Sunday, April 15, 2012

Apple Pie Baked Apples


I was given the link for this recipe on Facebook and felt compelled to try it out.  The link gave very few instructions and was tied to The Ultimate Woman’s Expo. I don’t know much about it but I liked the look of the picture and the idea of the recipe so wanted to give it a try!
The first change I did was no granny smith apples, I hate them. I like a sweet apple and my family loves Ambrosia’s so that is what I used.  I also added a handful of dried cranberries and chopped pecans to the filling because it’s what I like ha-ha. The following instructions are exactly as the post said.




Instructions:
You will need 6 granny smith apples, 1 pie crust, 1/4 cup sugar and 1 tablespoon brown sugar. Cut off the top of 4 apples off and discard. Remove the inside of each apple with a spoon very carefully, as to not puncture the peel. Remove skin from 2 additional apples and slice very thinly. These apple pieces will give you filling needed to fill the four apples you are baking. Mix sliced apples with sugars and cinnamon in a bowl. If you prefer more or less cinnamon and sugar, make adjustments as desired. Scoop sliced apples into hollow apples. Roll out pie crust and slice into 1/4 inch strips. You can also add a strip of pastry inside the top of the apple almost like a liner to add a little more texture/sweetness to the pie. Cover the top of the apple in a lattice pattern with pie crust strips. Place apples in an 8×8 pan. Add just enough water to the cover the bottom of the pan. Cover with foil and bake for 20-25 minutes. Remove foil and bake for an additional 20 minutes or until crust is golden brown and sliced apples are soft.

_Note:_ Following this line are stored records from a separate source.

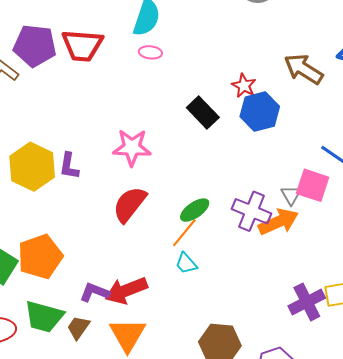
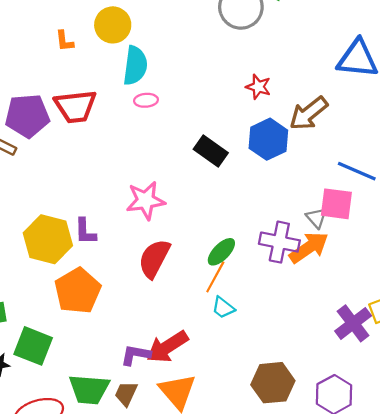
brown arrow: (304, 69) -> (309, 113), moved, turned -60
red star: (244, 86) -> (258, 87), moved
orange pentagon: (40, 256) -> (78, 291), moved

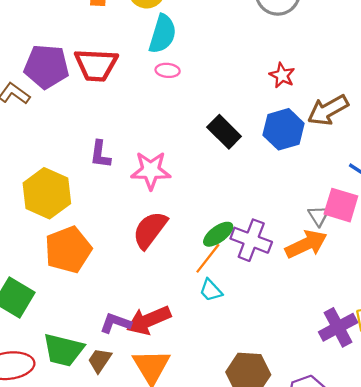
purple L-shape: (85, 231) -> (100, 154), moved
purple cross: (279, 242) -> (251, 240), moved

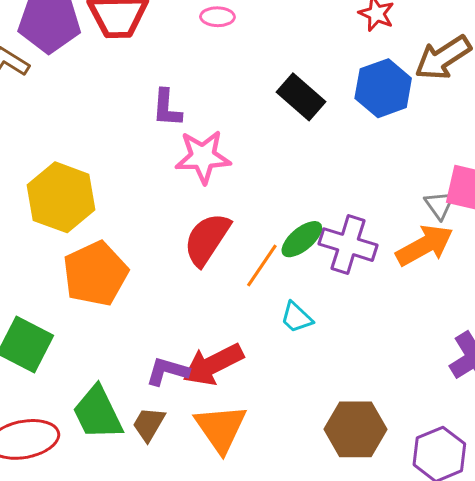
purple L-shape: (100, 154) -> (167, 108), moved
orange line: (208, 258) -> (262, 266), moved
green trapezoid: (63, 350) -> (98, 413), turned 54

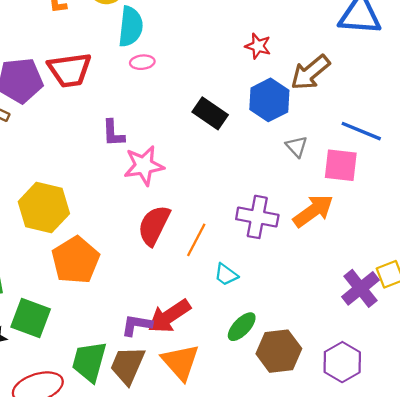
gray triangle: (439, 205) -> (297, 147), moved
green ellipse: (302, 239) -> (242, 327), moved
green trapezoid: (98, 413) -> (89, 362), turned 48
brown trapezoid: (149, 424) -> (127, 365), size x1.5

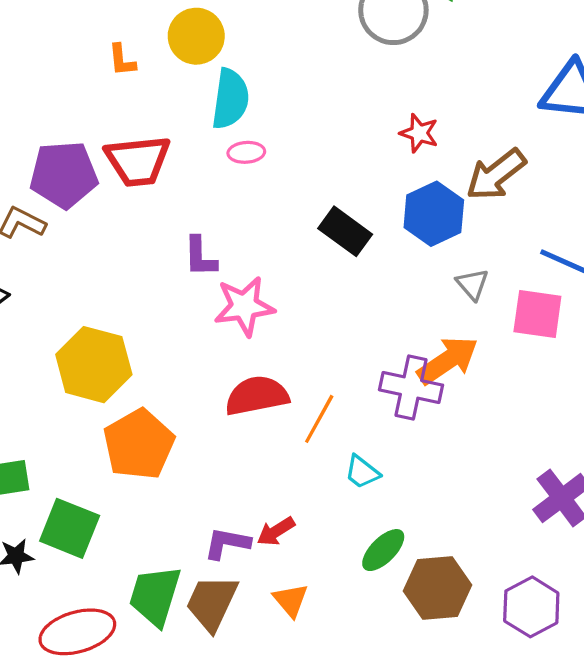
orange arrow: (313, 211) -> (448, 360), moved
red semicircle: (154, 225) -> (257, 396), turned 51
red arrow: (169, 316) -> (276, 531), size x0.6
orange triangle: (180, 362) -> (291, 600), size x0.6

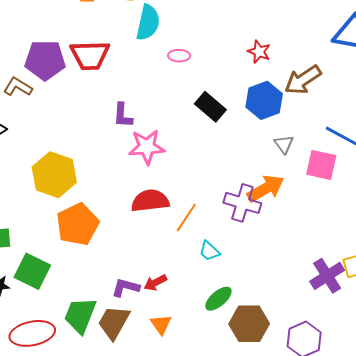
pink ellipse: (246, 152) -> (179, 56), moved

Now my opinion: You can not carefully spoon out the inside of an apple! I bent a spoon several times and ended up just carefully cutting out the inside with a small paring knife then using a spoon to angle and pop out the inside of the apple.  It was definitely not simple and a bit time consuming. 
I did the extra apples and ended up with quite a bit of filling left of which I just made a small crostata with the left over pie dough. True I had added the cranberries and pecans but not all that much the filling left was enough for a nice sized crostata.

I also did the foil like stated and I did do a milk glaze to help with browning but the dough did get soggy being under foil for the first 20-25 minutes and took a bit of time to finally finish cooking than the amount listed. They did come out quite pretty and impressive and I would serve them in a bowl because trying to cut the little stinkers with a fork sends them sliding onto your lap! Speaking from experience with that one!
Tasty of course but Mom says.. we could just as easily make apple pie and it is easier to eat ha-ha.